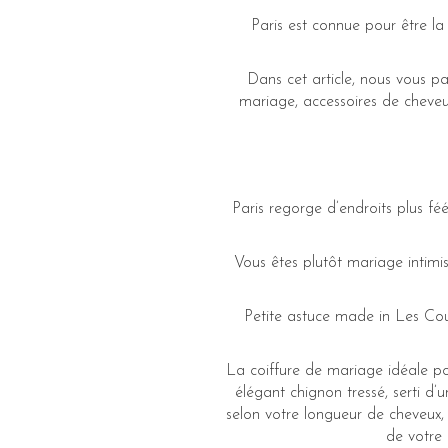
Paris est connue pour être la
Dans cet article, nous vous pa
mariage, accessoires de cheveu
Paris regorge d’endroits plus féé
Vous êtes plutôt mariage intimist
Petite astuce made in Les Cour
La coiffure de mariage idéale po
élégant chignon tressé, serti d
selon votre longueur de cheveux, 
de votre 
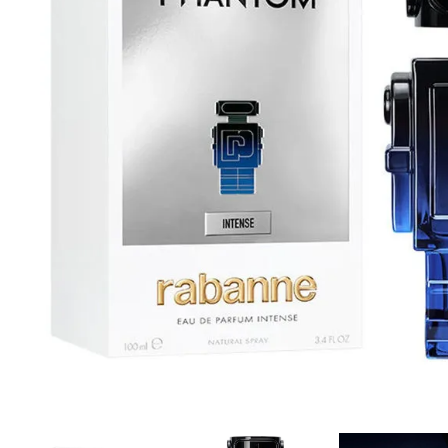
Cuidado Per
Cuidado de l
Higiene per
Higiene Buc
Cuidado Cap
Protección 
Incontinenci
* * *
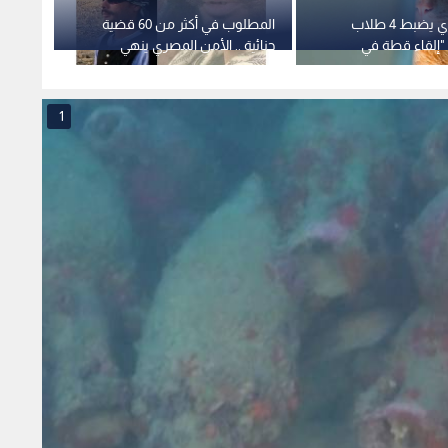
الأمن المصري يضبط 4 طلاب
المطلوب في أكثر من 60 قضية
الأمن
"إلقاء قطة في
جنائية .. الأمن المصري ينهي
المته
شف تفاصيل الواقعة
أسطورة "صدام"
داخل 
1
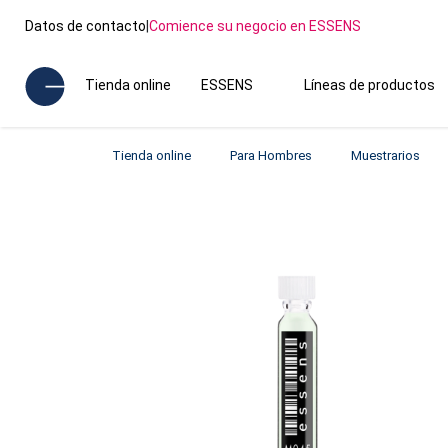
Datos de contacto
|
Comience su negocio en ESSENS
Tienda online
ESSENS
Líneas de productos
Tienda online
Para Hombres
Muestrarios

• [EXERCISE AIM] In the listing above, find the line with "Paris est connue pour être la" and the line with "Incontinenci". Copy exactly those lines and all between them, minus the images.

• [RESPONSE TO THE TASK]
Paris est connue pour être la
Dans cet article, nous vous pa
mariage, accessoires de cheveu
Paris regorge d’endroits plus féé
Vous êtes plutôt mariage intimist
Petite astuce made in Les Cour
La coiffure de mariage idéale po
élégant chignon tressé, serti d
selon votre longueur de cheveux, 
de votre 
Cuidado Per
Cuidado de l
Higiene per
Higiene Buc
Cuidado Cap
Protección 
Incontinenci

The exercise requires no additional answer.